Playground of the wealthy, with several ports, a balmy Riviera climate and basically no border controls with France. Although its northern edge is a sheer cliff and the surrounding terrain is mountainous, there’s probably still a big risk of dinosaurs running off to France. The country is very densely built up, so on the one hand, there’s nowhere to hide – but maybe on the other hand there’s bound to be a casino or mansion with a basement you can use. If you could stay hidden, this would be a superb venue for buying and selling genetically modified killer dinosaurs.
=3. Azores, Madeira, Canary Islands
Grouping these together – these are islands in the North Atlantic belonging to Portugal and Spain respectively. Like the French and Dutch overseas territories, these are classed as “Outermost regions” of the EU – Madeira and the Canary Islands are actually closer to Africa than Europe – but they are close enough to have ferries to the mainland so I’m giving them a pass. They have major airports and shipping ports, a very pleasant climate, and holiday infrastructure aimed at the wealthy. Any of these would probably be a great place for a dino bazaar.
2. Mount Athos
Here’s a fun one in the same vein as the Vatican City but much higher up the list. A tiny Greek peninsula that is a semi-independent Orthodox monastic estate. Unlike the Vatican, it has many small harbours, and it’s relatively close to Turkey for smuggling. Part of the EU, but by treaty it can impose its own rules on the movement of goods and people – a power which it uses to ban women, but which it could us to, I don’t know, move battle-trained Indominus rex? If the authorities come round, just claim religious sanctuary. The rich can entertain themselves either in Greek luxury hotels or offshore on their yachts. Only thing is you’d have to bribe the monks – and you couldn’t sell those dinosaurs to women.
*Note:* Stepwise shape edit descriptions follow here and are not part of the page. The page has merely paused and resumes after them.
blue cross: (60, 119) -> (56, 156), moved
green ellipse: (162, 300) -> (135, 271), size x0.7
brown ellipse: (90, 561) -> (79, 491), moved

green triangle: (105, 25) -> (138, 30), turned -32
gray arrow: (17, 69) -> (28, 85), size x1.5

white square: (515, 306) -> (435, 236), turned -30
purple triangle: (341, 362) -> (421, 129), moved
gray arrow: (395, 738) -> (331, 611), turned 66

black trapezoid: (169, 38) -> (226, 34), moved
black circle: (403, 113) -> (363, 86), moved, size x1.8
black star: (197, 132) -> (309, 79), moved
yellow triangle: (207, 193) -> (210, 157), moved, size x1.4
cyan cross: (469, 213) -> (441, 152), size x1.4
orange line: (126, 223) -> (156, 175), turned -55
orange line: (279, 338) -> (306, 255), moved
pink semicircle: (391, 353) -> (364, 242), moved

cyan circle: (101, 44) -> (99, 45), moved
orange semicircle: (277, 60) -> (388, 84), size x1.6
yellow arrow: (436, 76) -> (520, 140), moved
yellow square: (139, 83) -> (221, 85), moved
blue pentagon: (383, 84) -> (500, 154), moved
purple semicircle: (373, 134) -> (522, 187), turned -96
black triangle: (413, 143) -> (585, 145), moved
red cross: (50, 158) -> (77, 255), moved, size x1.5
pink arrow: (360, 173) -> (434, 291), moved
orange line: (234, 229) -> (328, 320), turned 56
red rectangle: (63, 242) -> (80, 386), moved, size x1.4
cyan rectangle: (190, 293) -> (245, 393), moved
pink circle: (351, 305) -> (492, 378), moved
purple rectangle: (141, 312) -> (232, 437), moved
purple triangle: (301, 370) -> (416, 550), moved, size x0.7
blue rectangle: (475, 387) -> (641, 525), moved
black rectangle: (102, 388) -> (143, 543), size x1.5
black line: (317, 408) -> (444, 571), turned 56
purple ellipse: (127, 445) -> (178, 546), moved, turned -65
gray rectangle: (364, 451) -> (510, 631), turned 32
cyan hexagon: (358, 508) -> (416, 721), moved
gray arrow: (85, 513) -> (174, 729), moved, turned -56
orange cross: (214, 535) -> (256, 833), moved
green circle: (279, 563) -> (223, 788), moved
Malta is a full EU member, but a poorly behaved one. Its government is widely criticised for selling passports to millionaires and turning a blind eye to corruption – even the murder of journalists. It’s a small island, so no risk of dinosaurs escaping, but not so small that there’s nowhere quiet and secluded. It has a warm but stable climate. It has ports and international airports, and smuggling from Libya is common. It’s historically been neutral and non-aligned and is not a member of NATO or the EU PESCO military structure. It has numerous luxury hotels and mooring for yachts. It’s hard to argue that Malta is the European microstate best suited to a military dinosaur black market. But…
?. Northern Ireland
Sadly, Jurassic World has never specified how Brexit went in that universe, but if it’s like ours, Northern Ireland will be something of a customs no-mans-land, with an open Irish border and a sea border that is poorly policed. It also has large organised networks of former terrorists (both loyalist and republican) who have plenty of experience smuggling and trading weapons – and more recently, drugs. Surely they could turn their skills to dinosaurs easily enough. Perhaps in this universe, both sides are demanding hard borders to keep the dinos on the other side.